#### EXTRACTED MATERIAL ####

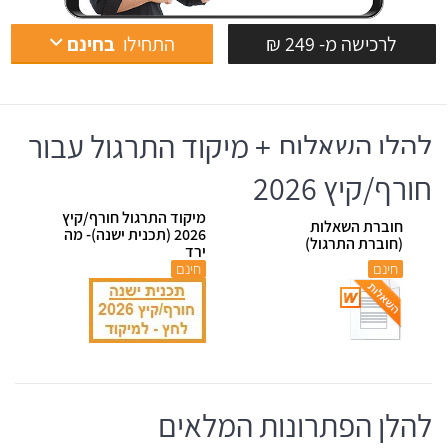
לרכישה מ- 249 ₪
התחילו
בחינם
להלן השאלות + מיקוד התרגול עבור
חורף/קיץ 2026
מיקוד התרגול חורף/קיץ
חוברת השאלות
2026 (תכנית ישנה)- מה
(חוברת התרגול)
ירד
חינם
חינם
להלן הפתרונות המלאים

####

■ **WHAT THIS TASK INVOLVES**:
Only a number is expected here: the tally of lines above that contain "מיקוד". Please write nothing more.

■ **EXERCISE OUTPUT**:
2